Typical Scenarios of Bank Conflicts

Bank conflicts can be classified into the following three scenarios:

  • Read/Write conflict: A read operation and a write operation attempt to access the same bank at the same time.
  • Write/Write conflict: Multiple write operations attempt to access the same bank group at the same time..
  • Read/Read conflict: Multiple read operations attempt to access the same bank group at the same time..

The following provides some specific examples. Assume that 0x10000 is on bank 16, 0x10020 is on bank 17, and 0x20020 is on bank 33, as shown in the following figure.

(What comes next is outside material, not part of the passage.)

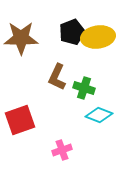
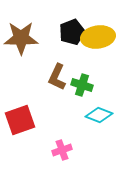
green cross: moved 2 px left, 3 px up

Figure 2 Address allocation
  • Example of a read/write conflict
  • Example of a write/write conflict
    When eight data blocks (block0 to block7) corresponding to the destination operand dst of the Vector instruction are written to the same bank group, a write/write conflict occurs. The details are as follows:
    Table 1 Example of a write/write conflict

    No.

    dst addr

    blk_stride

    block0_addr

    block1_addr

    block2_addr

    ...

    Conclusion

    Example 1

    0x1FE00

    16

    0x1FE00

    0x20000

    0x20200

    ...

    All eight data blocks are in the same bank group. Therefore, conflicts occur. One repeat is written in eight cycles.

    Example 2

    0x1FE00

    8

    0x1FE00

    0x1FF00

    0x20000

    ...

    block0 and block2 are in the same bank group and conflict with each other. One repeat is written in four cycles.

  • Read/Read conflict
    • When multiple source operands of the Vector instruction are read to the same bank group at the same time, a read/read conflict occurs. The analysis is as follows:
      Table 2 Example of a read/read conflict with two source addresses

      No.

      src0 addr

      src1 addr

      bank

      bank group

      Conclusion

      Example 1

      0x10020

      0x20020

      bank_id0 != bank_id1

      bank_group_id0 == bank_group_id1

      Conflict

      Example 2

      0x10020

      0x10000

      bank_id0 != bank_id1

      bank_group_id0 != bank_group_id1

      No conflict

    • When the eight data blocks (block0 to block7) corresponding to a source operand of the Vector instruction are read to the same bank group, a read/read conflict occurs. The analysis is as follows:
      Table 3 Example of a read/read conflict with a single source address

      No.

      src addr

      blk_stride

      block0_addr

      block1_addr

      block2_addr

      ...

      Conclusion

      Example 1

      0x1FE00

      16

      0x1FE00

      0x20000

      0x20200

      ...

      All eight data blocks are in the same bank group. Therefore, conflicts occur. One repeat is read in eight cycles.

      Example 2

      0x1FE00

      8

      0x1FE00

      0x1FF00

      0x20000

      ...

      block 0 and block 2 are in the same bank group. Therefore, a conflict occurs. One repeat is completed in four cycles.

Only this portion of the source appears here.